··· Excerpted data ···
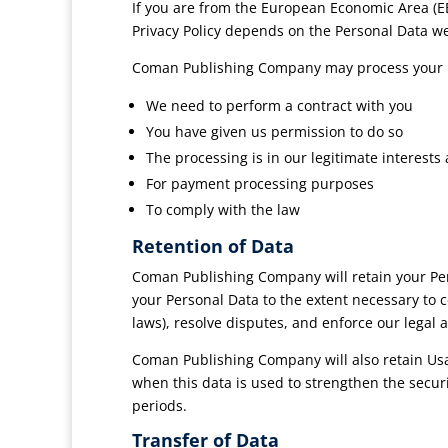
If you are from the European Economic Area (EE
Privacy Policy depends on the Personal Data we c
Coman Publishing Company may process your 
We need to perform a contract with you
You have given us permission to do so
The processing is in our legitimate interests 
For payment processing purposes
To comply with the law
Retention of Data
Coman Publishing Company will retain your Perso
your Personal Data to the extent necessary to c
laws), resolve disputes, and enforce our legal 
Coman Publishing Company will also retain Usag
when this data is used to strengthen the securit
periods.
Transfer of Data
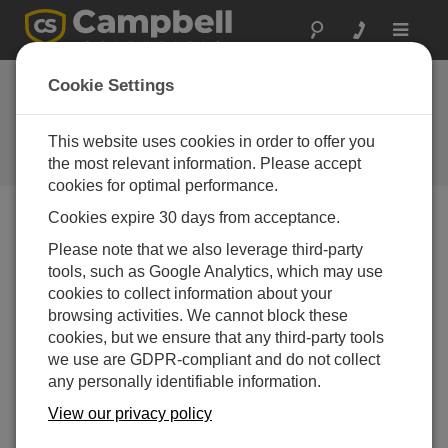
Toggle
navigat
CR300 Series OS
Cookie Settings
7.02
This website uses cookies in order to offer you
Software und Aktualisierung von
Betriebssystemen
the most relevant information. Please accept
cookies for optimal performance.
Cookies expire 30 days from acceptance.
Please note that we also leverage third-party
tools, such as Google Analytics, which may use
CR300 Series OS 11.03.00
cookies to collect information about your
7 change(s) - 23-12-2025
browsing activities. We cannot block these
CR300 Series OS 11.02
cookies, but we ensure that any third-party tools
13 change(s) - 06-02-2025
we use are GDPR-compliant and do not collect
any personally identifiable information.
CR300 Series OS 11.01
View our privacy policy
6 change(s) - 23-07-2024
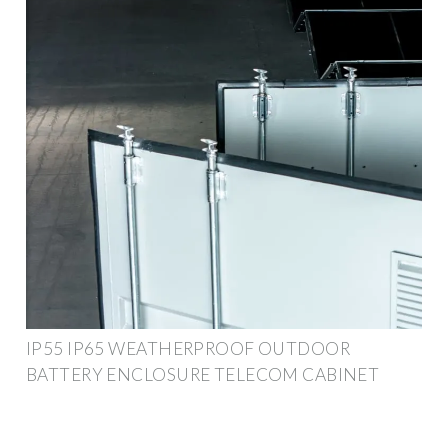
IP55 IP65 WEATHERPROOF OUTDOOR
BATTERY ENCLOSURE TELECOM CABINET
···
··· Excerpted data ···
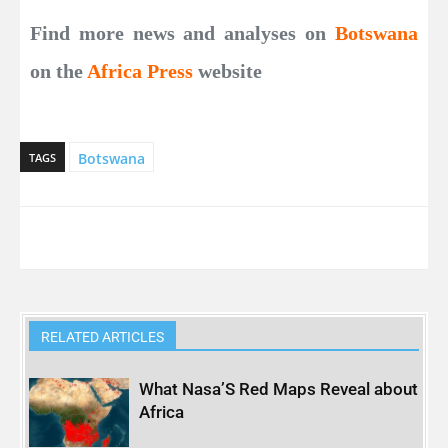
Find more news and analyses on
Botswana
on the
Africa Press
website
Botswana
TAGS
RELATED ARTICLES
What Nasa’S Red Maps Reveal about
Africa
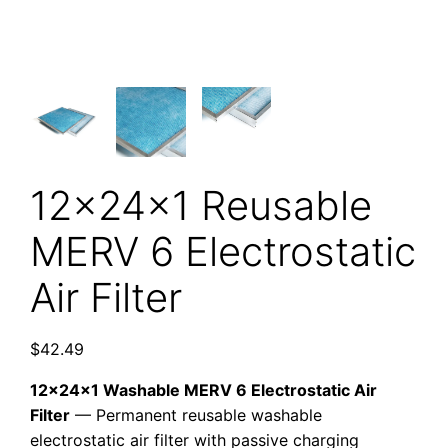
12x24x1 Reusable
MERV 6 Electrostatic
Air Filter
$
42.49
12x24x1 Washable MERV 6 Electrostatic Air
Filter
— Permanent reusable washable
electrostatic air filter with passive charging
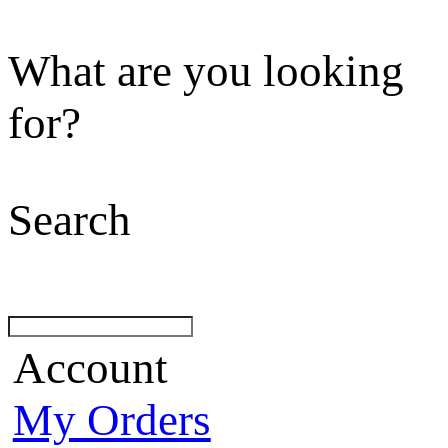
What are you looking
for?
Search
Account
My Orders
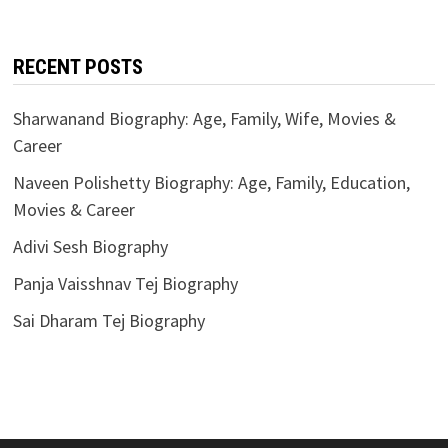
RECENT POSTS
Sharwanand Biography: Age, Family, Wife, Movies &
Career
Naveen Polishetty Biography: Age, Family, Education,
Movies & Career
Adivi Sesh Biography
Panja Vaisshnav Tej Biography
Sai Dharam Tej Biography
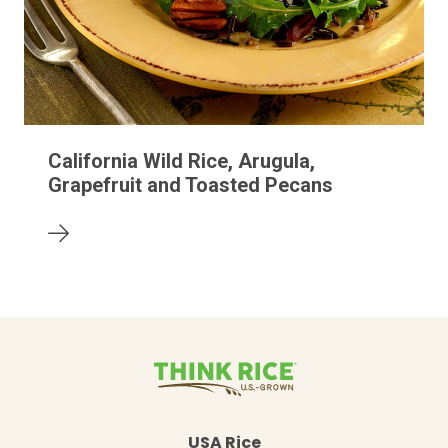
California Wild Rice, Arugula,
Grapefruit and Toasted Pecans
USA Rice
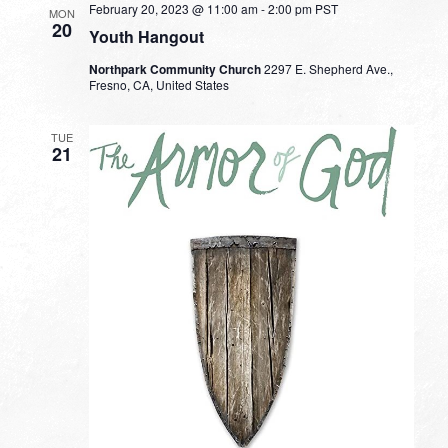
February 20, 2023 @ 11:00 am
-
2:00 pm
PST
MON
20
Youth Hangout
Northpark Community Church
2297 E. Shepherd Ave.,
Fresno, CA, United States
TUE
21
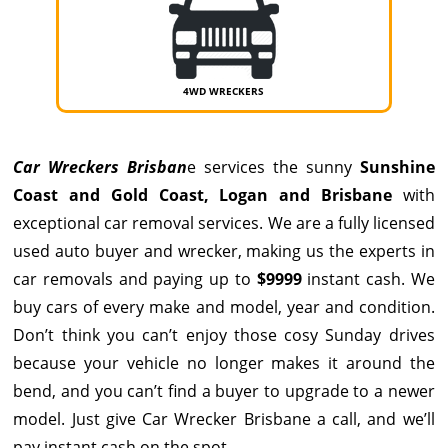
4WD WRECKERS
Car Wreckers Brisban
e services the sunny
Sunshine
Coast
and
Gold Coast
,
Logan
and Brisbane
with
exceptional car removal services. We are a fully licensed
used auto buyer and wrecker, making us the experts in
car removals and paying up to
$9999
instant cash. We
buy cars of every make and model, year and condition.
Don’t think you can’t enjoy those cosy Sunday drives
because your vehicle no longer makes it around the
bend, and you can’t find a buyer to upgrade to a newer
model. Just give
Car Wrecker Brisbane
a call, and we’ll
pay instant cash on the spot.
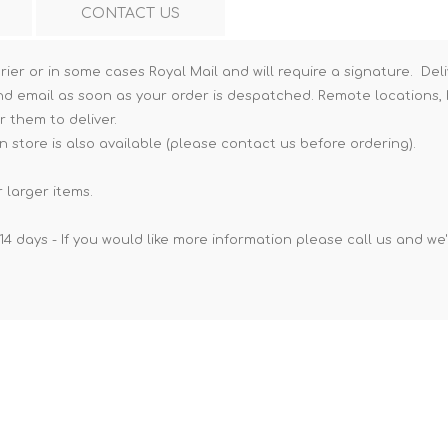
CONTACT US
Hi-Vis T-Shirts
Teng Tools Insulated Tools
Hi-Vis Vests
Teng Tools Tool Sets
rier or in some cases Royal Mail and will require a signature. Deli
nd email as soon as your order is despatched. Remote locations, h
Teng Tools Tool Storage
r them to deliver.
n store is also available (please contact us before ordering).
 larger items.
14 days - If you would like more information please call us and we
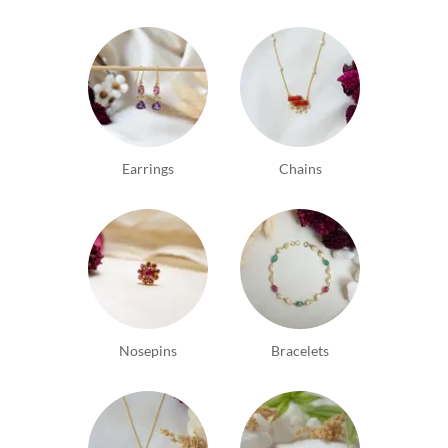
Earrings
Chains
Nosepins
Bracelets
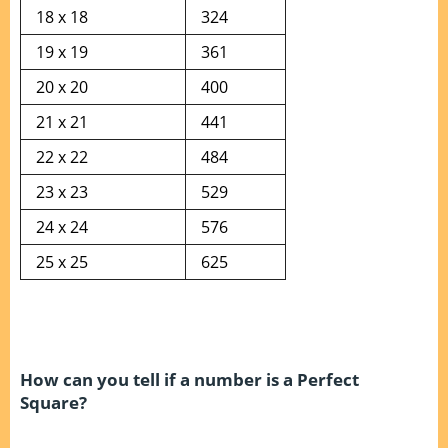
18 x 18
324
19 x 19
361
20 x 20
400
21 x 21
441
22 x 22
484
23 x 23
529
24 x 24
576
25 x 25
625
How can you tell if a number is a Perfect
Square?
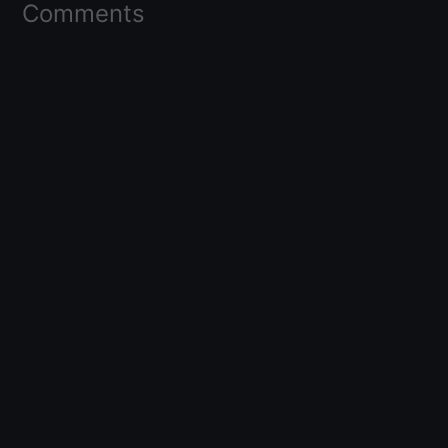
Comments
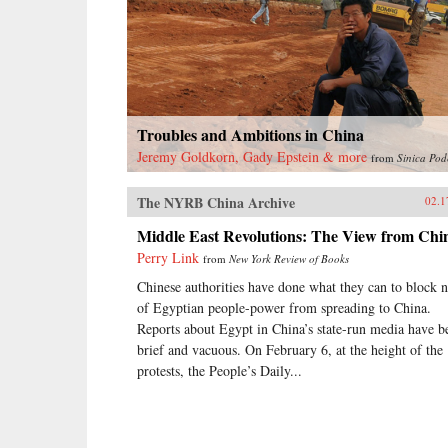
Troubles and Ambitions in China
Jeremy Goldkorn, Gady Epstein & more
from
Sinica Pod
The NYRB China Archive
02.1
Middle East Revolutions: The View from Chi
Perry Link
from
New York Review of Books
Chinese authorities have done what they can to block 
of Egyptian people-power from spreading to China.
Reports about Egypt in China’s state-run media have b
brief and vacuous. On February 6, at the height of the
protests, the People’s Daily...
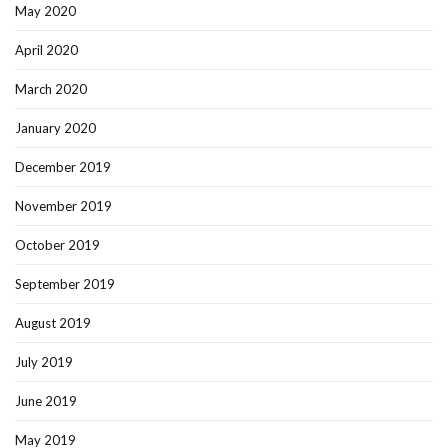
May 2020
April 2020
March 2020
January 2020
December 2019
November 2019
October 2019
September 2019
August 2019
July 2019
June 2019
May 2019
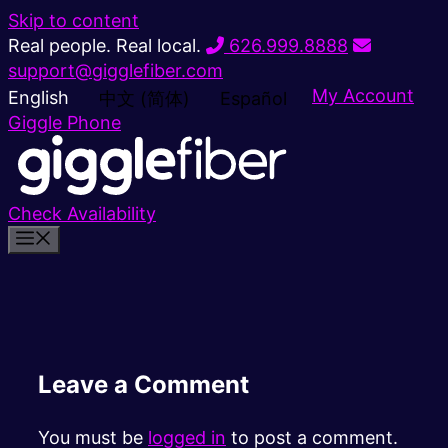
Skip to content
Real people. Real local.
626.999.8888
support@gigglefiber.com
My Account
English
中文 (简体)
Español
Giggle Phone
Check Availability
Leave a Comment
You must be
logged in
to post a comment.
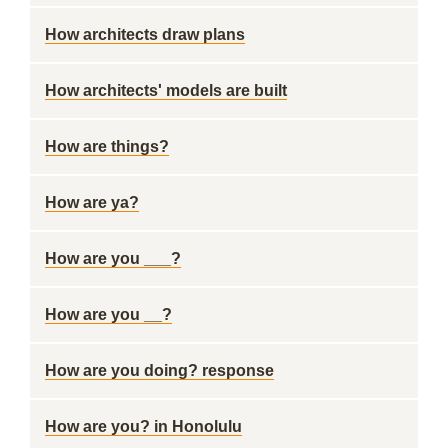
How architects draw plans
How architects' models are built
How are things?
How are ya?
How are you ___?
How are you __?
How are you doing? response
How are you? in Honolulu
···
··· Excerpted data ···
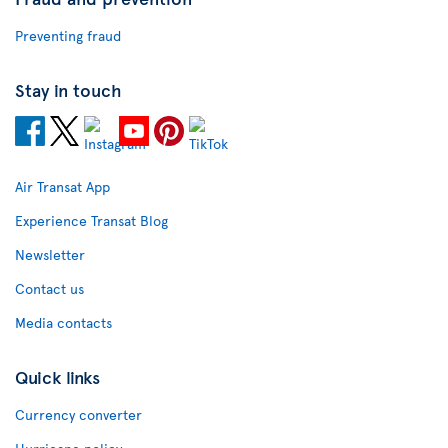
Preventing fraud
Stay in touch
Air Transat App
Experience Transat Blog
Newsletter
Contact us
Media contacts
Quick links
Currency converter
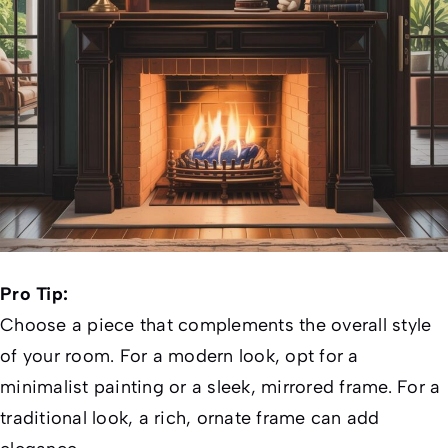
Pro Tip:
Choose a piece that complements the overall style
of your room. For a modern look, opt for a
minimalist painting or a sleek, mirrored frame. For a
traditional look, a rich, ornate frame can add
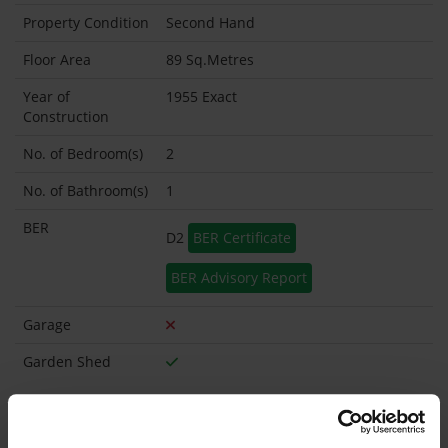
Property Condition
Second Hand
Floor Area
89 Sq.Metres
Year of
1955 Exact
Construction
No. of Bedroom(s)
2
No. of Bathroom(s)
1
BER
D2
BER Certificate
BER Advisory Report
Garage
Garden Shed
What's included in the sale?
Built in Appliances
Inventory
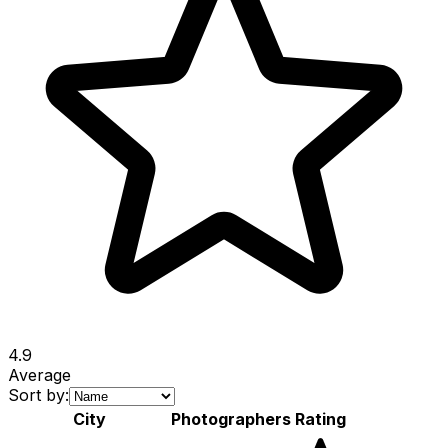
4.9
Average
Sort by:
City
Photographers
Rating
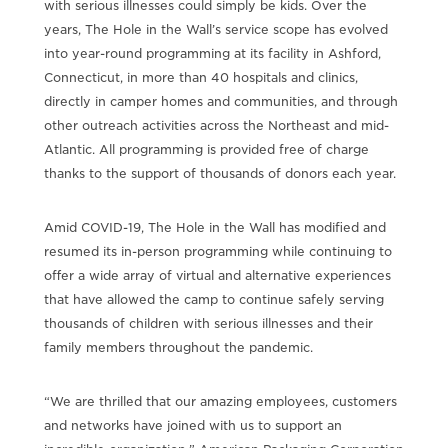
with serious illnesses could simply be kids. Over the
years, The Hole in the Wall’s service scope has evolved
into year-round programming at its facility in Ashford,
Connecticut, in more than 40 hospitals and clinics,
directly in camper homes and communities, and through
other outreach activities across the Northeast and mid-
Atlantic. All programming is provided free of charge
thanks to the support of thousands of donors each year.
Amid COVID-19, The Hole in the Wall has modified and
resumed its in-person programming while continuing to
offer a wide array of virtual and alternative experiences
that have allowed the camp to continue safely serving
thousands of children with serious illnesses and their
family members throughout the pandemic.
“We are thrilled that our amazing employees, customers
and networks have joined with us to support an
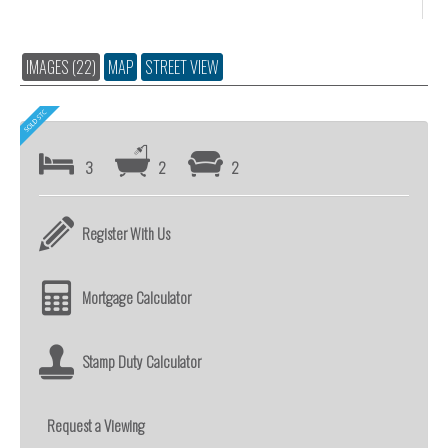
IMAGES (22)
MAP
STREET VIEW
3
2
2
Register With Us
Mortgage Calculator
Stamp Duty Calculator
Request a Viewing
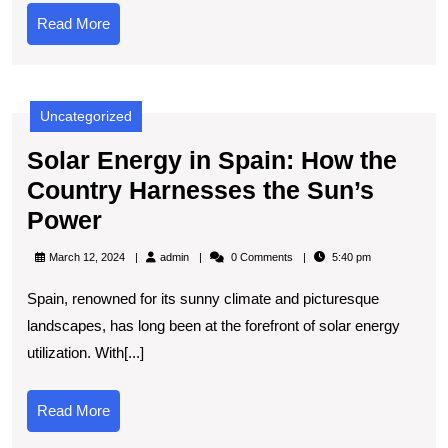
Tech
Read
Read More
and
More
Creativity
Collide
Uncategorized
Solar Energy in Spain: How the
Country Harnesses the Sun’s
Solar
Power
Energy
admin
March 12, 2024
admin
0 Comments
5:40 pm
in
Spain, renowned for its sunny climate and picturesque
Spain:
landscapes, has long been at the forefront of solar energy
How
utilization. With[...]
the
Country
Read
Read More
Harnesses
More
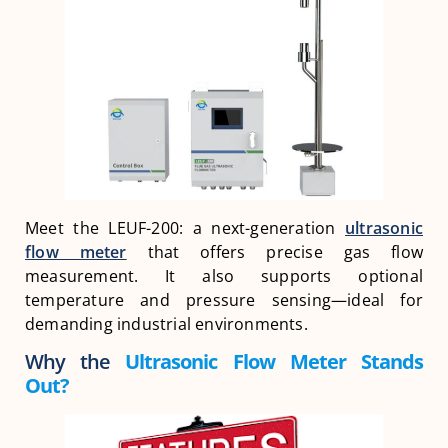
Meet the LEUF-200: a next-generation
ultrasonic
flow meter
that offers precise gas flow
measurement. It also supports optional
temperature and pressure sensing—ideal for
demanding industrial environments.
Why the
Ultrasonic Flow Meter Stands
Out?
···
**Required action:** Copy word for word the lines of the records above from the one with "Skip to content" up to and including the one with "How are you? in Honolulu". Skip the pictures.

**Response area:**
Skip to content
Real people. Real local.
626.999.8888
support@gigglefiber.com
My Account
English
中文 (简体)
Español
Giggle Phone
Check Availability
Leave a Comment
You must be
logged in
to post a comment.
How architects draw plans
How architects' models are built
How are things?
How are ya?
How are you ___?
How are you __?
How are you doing? response
How are you? in Honolulu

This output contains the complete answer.